Caridad
The metro took us toward the most immaculate areas of Caracas, and the friend turned out to be a lover of Cuban boxing and baseball. He had a large apartment, the type that blinds you with so many glass windows; and located where the fracas of the freeway didn’t reach us. Cuban music was playing to welcome us, and the food he had there was the kind I’ll have few chances to try again. There was strawberry juice, my favorite… but he immediately started talking politics.
I can’t stand discussions around politics, or listening to political debate, or anything that has to do with the give and take between three or four leaders who can’t come to an agreement between themselves or with the powerful classes. It’s even worse if it’s on a Sunday.
Yet it’s worse still if I don’t know where to go to hear jazz or I can’t go out to see a good movie (30 bolivars [$7 USD] is perhaps an affordable price for many Venezuelans, but I’m still Cuban).
But that Sunday the sole option was the friend of my acquaintance and their discussion on politics.
The friend was an escuálido (a “squalid”).
This guy was not a fundamentalist squalid, meaning he didn’t allow himself to be possessed by the hysteria that characterizes fundamentalists of any religious group or political party. He believes that the president has taken some good measures; under the command of Chavez he even earns more money than with any other government. However, the friend complained that Chavez is surrounded by many opportunists and thieves. In any case, he morally couldn’t be supportive of that government.
The reality was that it mattered little to me who this friend of my acquaintance did or didn’t want to be in government. Because after finally getting tired with talking politics, he spoke about how proud he was that his oldest daughter was studying medicine, that she already had a late model Cherokee and her own apartment, and that she was barely 30.

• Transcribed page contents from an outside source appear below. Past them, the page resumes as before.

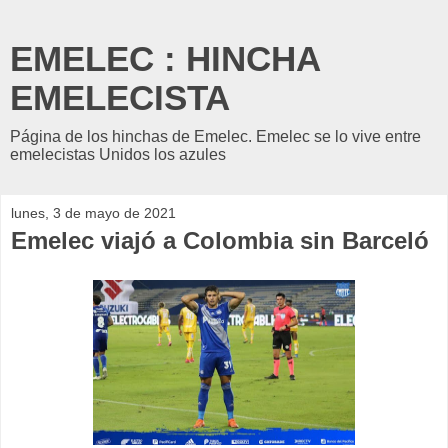
EMELEC : HINCHA
EMELECISTA
Página de los hinchas de Emelec. Emelec se lo vive entre
emelecistas Unidos los azules
lunes, 3 de mayo de 2021
Emelec viajó a Colombia sin Barceló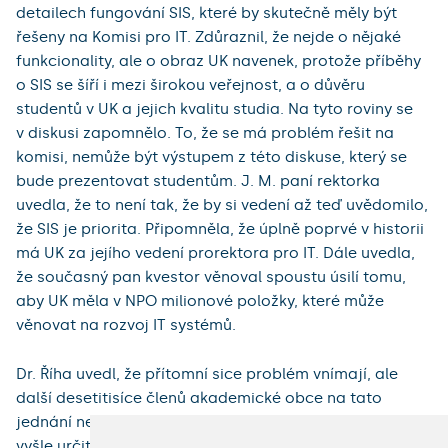
detailech fungování SIS, které by skutečně měly být
řešeny na Komisi pro IT. Zdůraznil, že nejde o nějaké
funkcionality, ale o obraz UK navenek, protože příběhy
o SIS se šíří i mezi širokou veřejnost, a o důvěru
studentů v UK a jejich kvalitu studia. Na tyto roviny se
v diskusi zapomnělo. To, že se má problém řešit na
komisi, nemůže být výstupem z této diskuse, který se
bude prezentovat studentům. J. M. paní rektorka
uvedla, že to není tak, že by si vedení až teď uvědomilo,
že SIS je priorita. Připomněla, že úplně poprvé v historii
má UK za jejího vedení prorektora pro IT. Dále uvedla,
že současný pan kvestor věnoval spoustu úsilí tomu,
aby UK měla v NPO milionové položky, které může
věnovat na rozvoj IT systémů.
Dr. Říha uvedl, že přítomní sice problém vnímají, ale
další desetitisíce členů akademické obce na tato
jednání nechodí. Proto navržené usnesení, které jim
vyšle určitý signál, vnímá kladně.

This squalid guy reminded me of a lot of people from my country.
And here in Venezuela, the same as there in Cuba, I’ve seen lots of museums; and here the admission is free.
I didn’t argue that point with my host; he must have known it better than I… or maybe not?
Perhaps between so many checks from what he earns monthly, or from what he’ll need to earn for his next Rolex, he forgot to knock on the door of any of those enormous and beautiful Caracas museums.
Beyond the politics, food, sports and the pride in his daughter’s Cherokee, this Venezuelan couldn’t show me a great deal more about his country.
I think next Sunday, if I start to miss Old Havana or the Alamar housing projects, I’ll stay in my room…looking at the clouds.